== Activity ==
Would you please copy every line below that includes the string "Transfer"?

== Provided material ==

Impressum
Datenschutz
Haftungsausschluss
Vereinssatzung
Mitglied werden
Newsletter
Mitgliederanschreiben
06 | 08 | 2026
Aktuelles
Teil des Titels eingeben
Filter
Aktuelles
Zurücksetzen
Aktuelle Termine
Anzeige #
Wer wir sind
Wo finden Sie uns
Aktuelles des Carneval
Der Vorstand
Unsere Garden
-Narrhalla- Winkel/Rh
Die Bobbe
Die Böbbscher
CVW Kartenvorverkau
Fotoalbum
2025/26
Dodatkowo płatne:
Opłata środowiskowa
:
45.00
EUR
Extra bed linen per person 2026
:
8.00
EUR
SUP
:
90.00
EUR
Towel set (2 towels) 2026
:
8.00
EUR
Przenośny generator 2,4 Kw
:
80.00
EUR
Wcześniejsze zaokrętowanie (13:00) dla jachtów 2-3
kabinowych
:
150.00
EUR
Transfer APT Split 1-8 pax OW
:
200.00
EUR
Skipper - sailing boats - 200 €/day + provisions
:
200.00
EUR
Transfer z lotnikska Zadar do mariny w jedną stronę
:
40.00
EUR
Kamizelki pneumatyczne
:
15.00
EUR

==

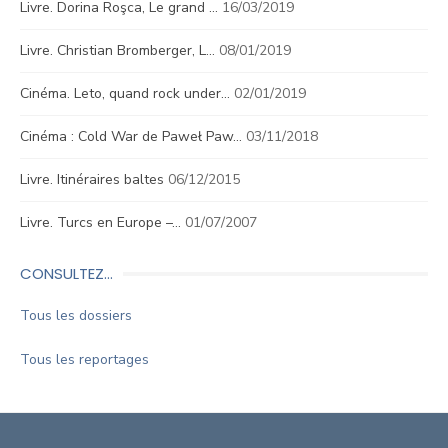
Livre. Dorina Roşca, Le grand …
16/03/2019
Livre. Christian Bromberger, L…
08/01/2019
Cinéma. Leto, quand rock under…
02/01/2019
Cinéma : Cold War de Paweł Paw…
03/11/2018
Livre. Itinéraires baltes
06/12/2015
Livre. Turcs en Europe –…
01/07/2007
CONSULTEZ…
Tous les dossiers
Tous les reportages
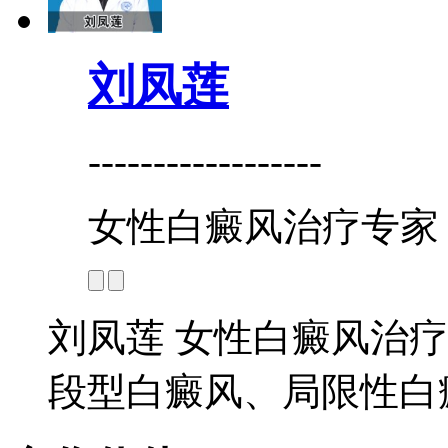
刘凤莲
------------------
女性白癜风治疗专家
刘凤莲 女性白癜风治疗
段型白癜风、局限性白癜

== Exercise answer ==
Transfer APT Split 1-8 pax OW
Transfer z lotnikska Zadar do mariny w jedną stronę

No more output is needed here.